Le bureau d’étude prépare un système d’information géographique et un site internet intégrant toutes les observations de terrain (CommunityWalk website) et les programmes d’aménagement prioritaires sont débattus dans le cadre de réunions qui regroupent les membres de l’APB, la municipalité et l’agence de planification. Enfin, la dernière partie du processus s’établit avec l’étude de l’harmonisation de ce programme municipal avec le plan de rénovation de la gare. En effet, le Greenbelt Metro Station Development Agreement est au même moment signé par la ville et par le Comté et l’autorité métropolitaine de Caroline du nord, avec les programmes d’amélioration de l’accessibilité des lieux publics Public Rights-of-Way Accessibility Guidelines (PROWAG) dans le cadre de l’application de la loi Americans with Disabilities Act et dans le cadre de la politique de sécurité routière (articulation avec le Maryland Manual for Uniform Traffic Control Devices (MdMUTCD). Enfin, les espaces de stationnement automobile sont restreints : la coopérative municipale installe un marché bio sur un parc du centre ville, afin de décourager encore l’utilisation de l’automobile dans les déplacements à court rayon.
C’est ainsi qu’ont été réalisés divers documents techniques dont un plan qui identifie une cinquantaine de points très précis sur la base desquels des recommandations d’amélioration concrètes sont listées. Il en va de même pour la partie vélo. Le Pedbike s’achève par une section consacrée aux moyens de favoriser la pratique du vélo et de la marche chez les jeunes, avec une démarche de sensibilisation intégrée à l’agenda des centres de loisirs de la commune.
Ainsi, le Pedbike de Greenbelt ne diffère pas profondément des autres documents de planification destinés à favoriser les mobilités actives aux États-Unis et en Europe.
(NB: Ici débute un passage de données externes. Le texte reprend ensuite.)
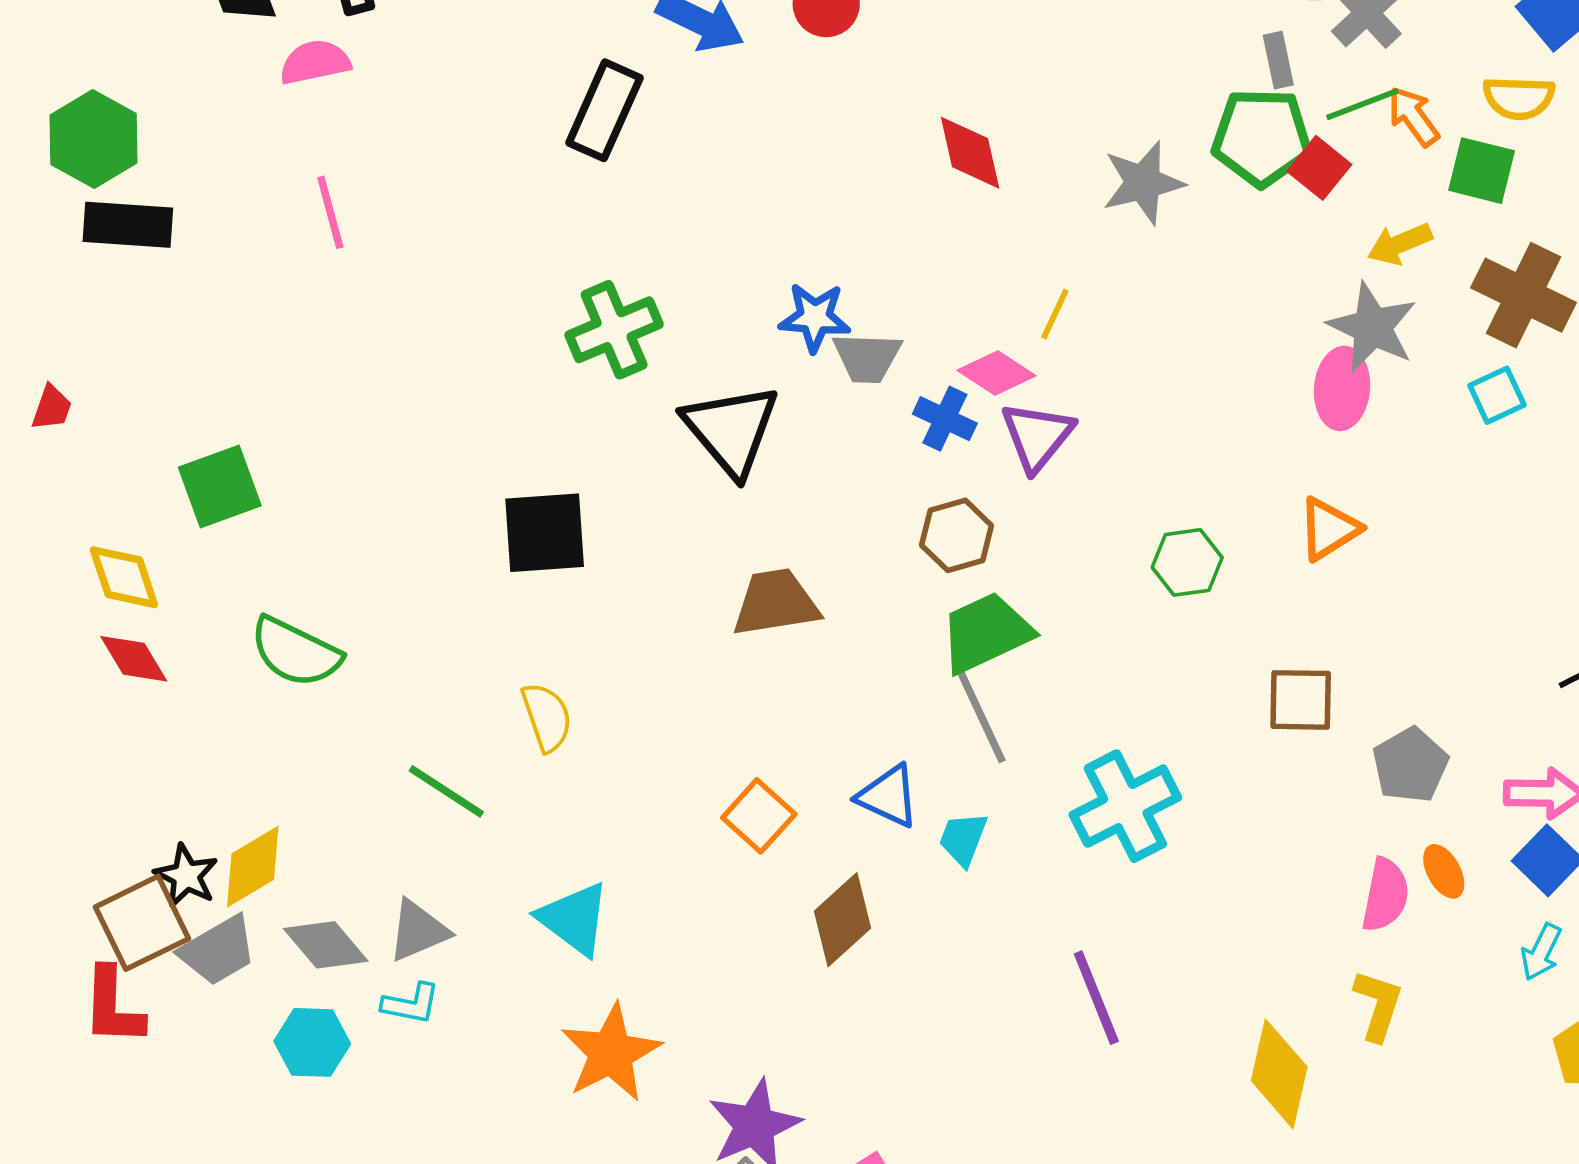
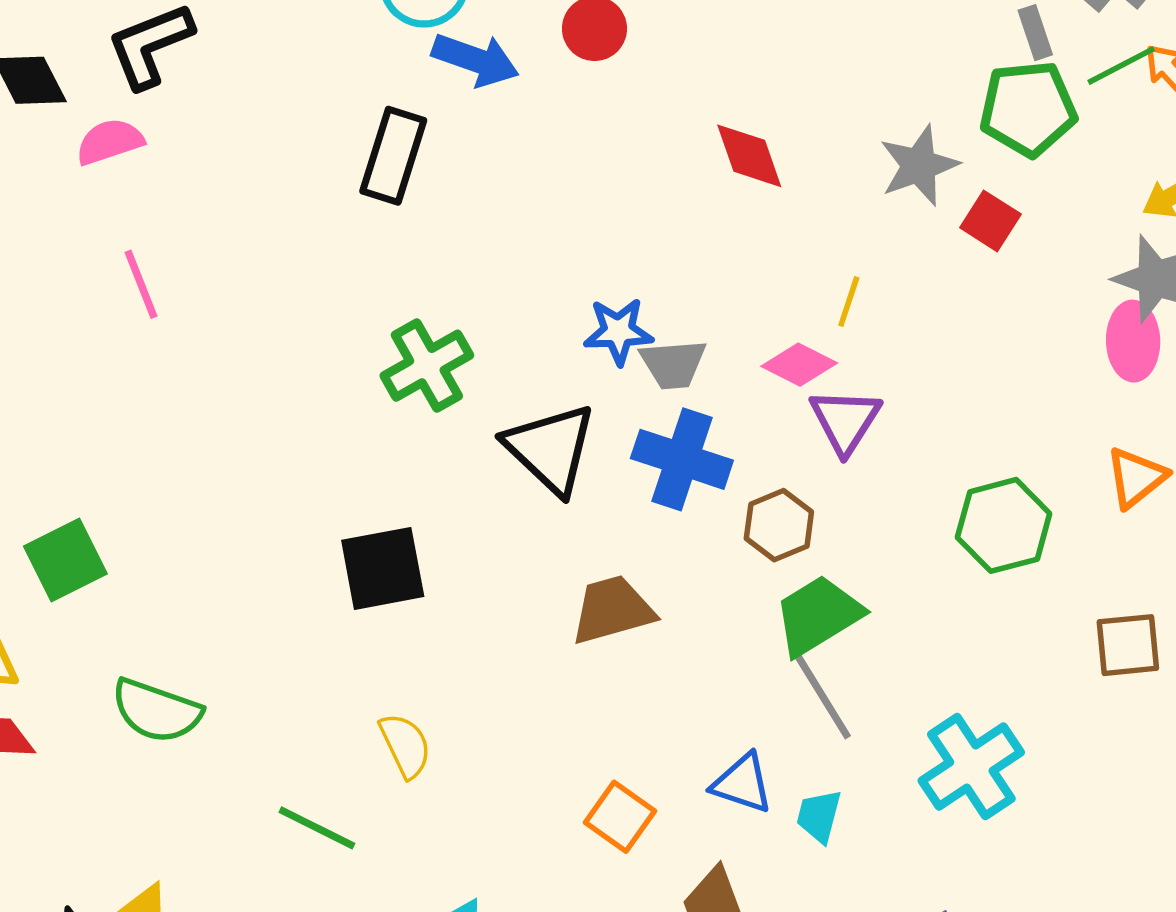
red square: (1319, 168) -> (990, 221), moved
blue cross: (945, 419) -> (682, 459), moved, size x1.6
green hexagon: (1187, 562) -> (1004, 525), size x1.4

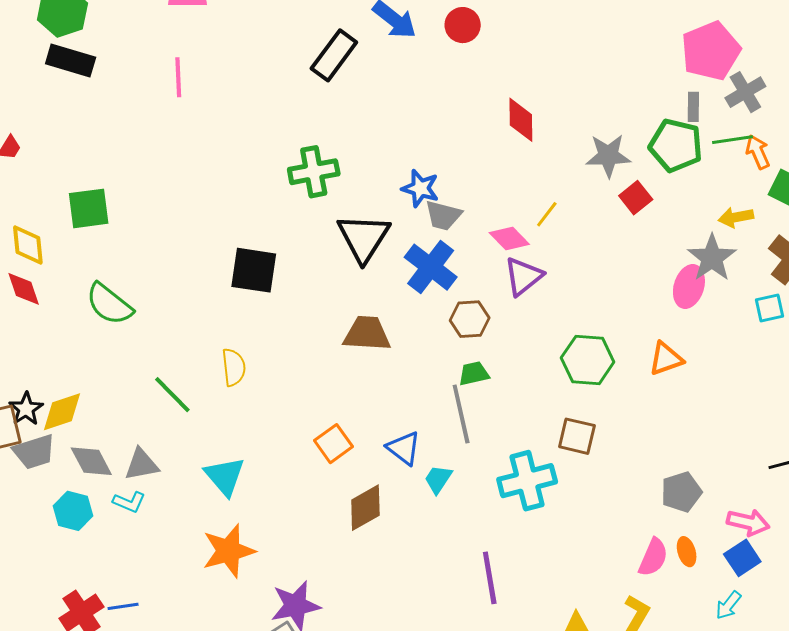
green trapezoid: (818, 615) -> (474, 374), size x0.6
brown square: (1128, 645) -> (577, 436), moved

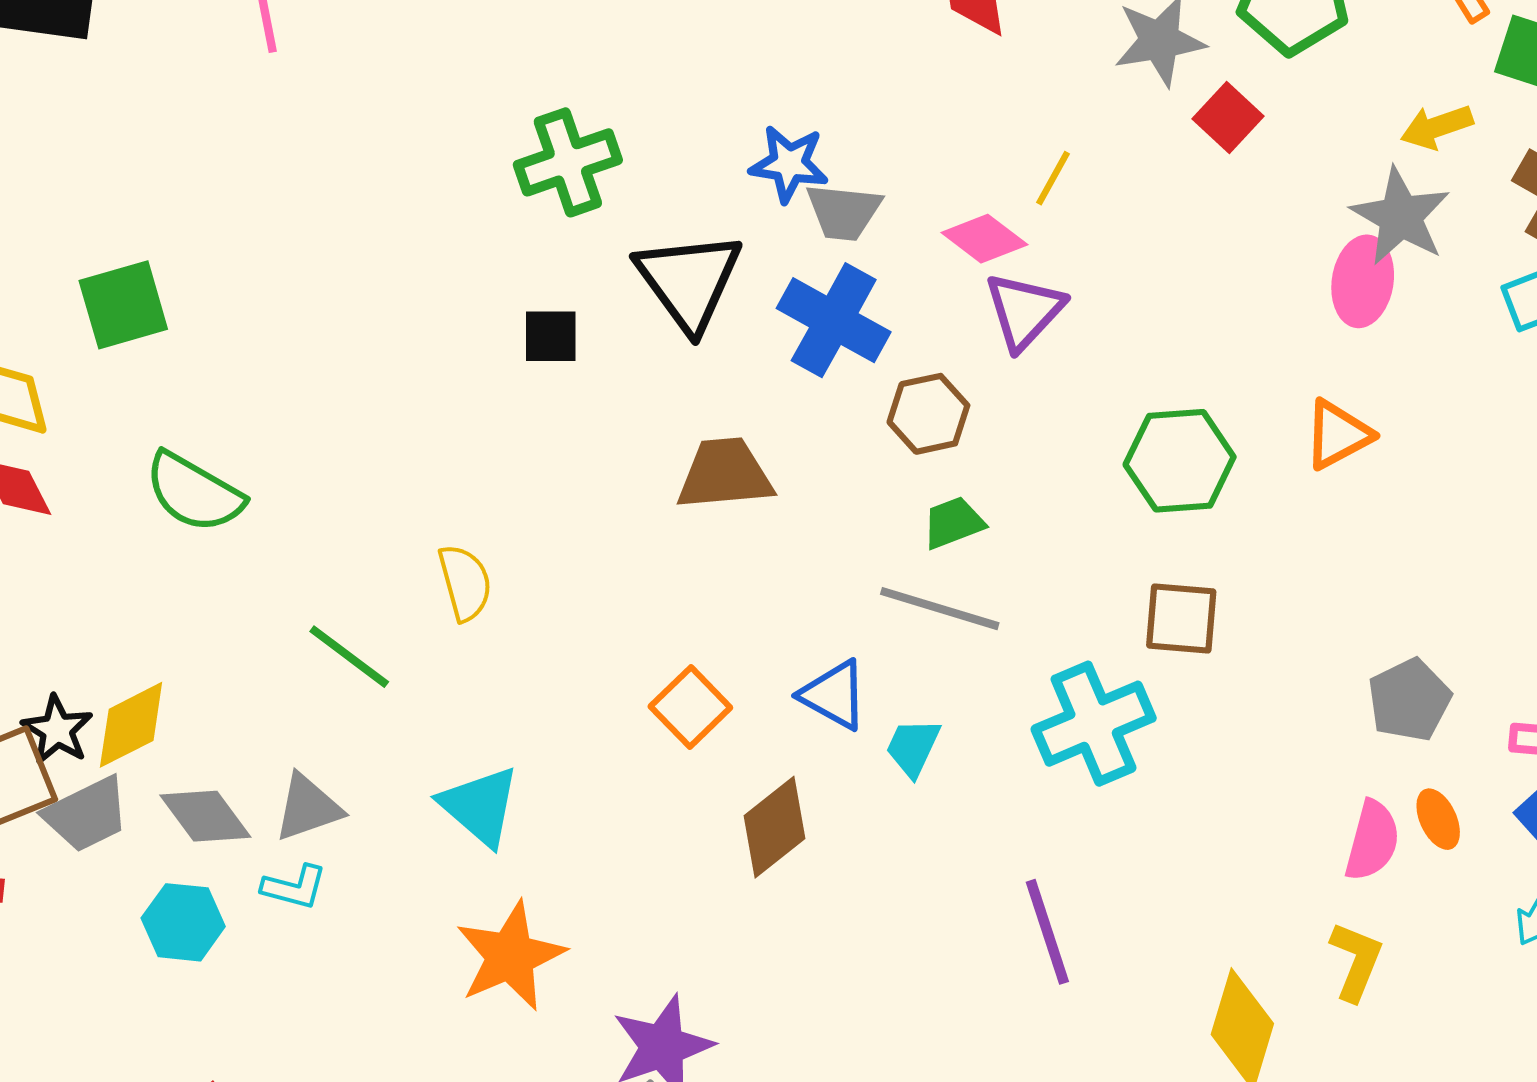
black square: (254, 270) -> (551, 336), moved, size x0.6
gray line: (461, 414) -> (940, 609), turned -52

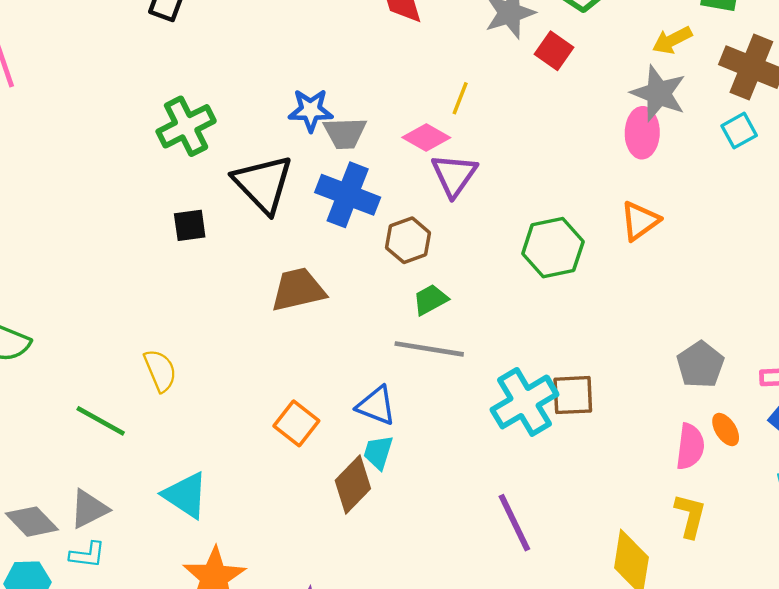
brown square: (1181, 618) -> (573, 395), moved
cyan trapezoid: (913, 747) -> (378, 452), moved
Cependant, le fait qu’il ait été réalisé non par un bureau d’étude, mais par des citoyens impliqués dans une démarche collective est vraiment remarquable. Il faut donc souligner combien les mobilités actives s’articulent avec une vision de la politique locale, et avec une certaine idée de la qualité et de l’intensité de la vie publique chez les citoyens responsables, capables d’auto-organisation et exigeants vis-à-vis d’eux-mêmes. Ceci ne peut probablement pas être répliqué partout : Greenbelt est bien une ville très particulière aux Etats-Unis, du fait de son patrimoine matériel (la forme urbaine, l’architecture moderniste) et immatériel (le projet social qui avait inspiré les urbanistes des années 1930 et qui est finalement prolongé avec cette démarche). Mais le cas de Greenbelt montre qu’en travaillant pour la marche et le vélo, on ne promeut pas forcément un nouveau modèle d’urbanisme futuriste (les smart cities, la ville durable), on réintroduit plutôt les fondamentaux de l’identité locale et de l’esprit des lieux.